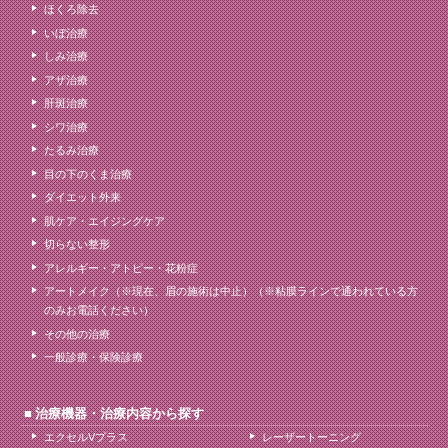
ほくろ除去
いぼ治療
しみ治療
アザ治療
肝斑治療
シワ治療
たるみ治療
目の下のくま治療
ダイエット外来
肌ケア・エイジングケア
切らない整形
アレルギー・アトピー・花粉症
アートメイク（※現在、眉の施術は中止）（※粘膜ラインで通われている方
のみお電話ください）
その他の治療
一般診療・保険診療
治療機器・治療内容から探す
エクセルVプラス
レーザートーニング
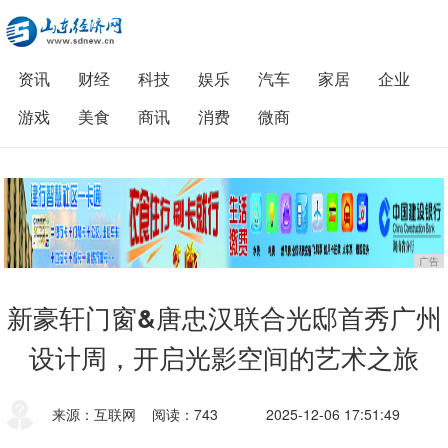
资讯
财经
科技
娱乐
汽车
家居
企业
游戏
美食
商讯
消费
微商
广告
新豪轩门窗&唐忠汉联合光邸首秀广州
设计周，开启光影空间的艺术之旅
来源：互联网
阅读：743
2025-12-06 17:51:49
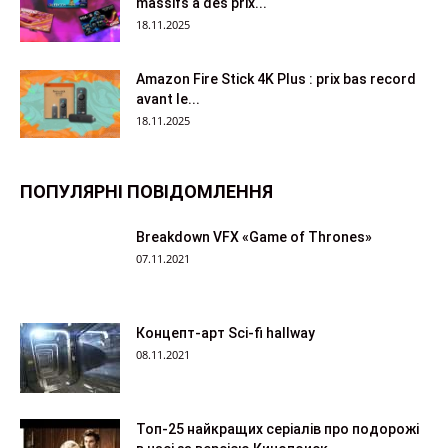
massifs à des prix...
18.11.2025
Amazon Fire Stick 4K Plus : prix bas record
avant le...
18.11.2025
ПОПУЛЯРНІ ПОВІДОМЛЕННЯ
Breakdown VFX «Game of Thrones»
07.11.2021
Концепт-арт Sci-fi hallway
08.11.2021
Топ-25 найкращих серіалів про подорожі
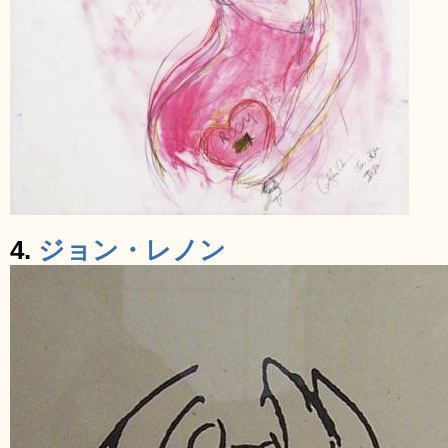
4.
ジョン・レノン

────────────────────────────────────────

Task details :: Scan the listing for "prix" and copy out each line that has it.

Task answer ::
massifs à des prix...
Amazon Fire Stick 4K Plus : prix bas record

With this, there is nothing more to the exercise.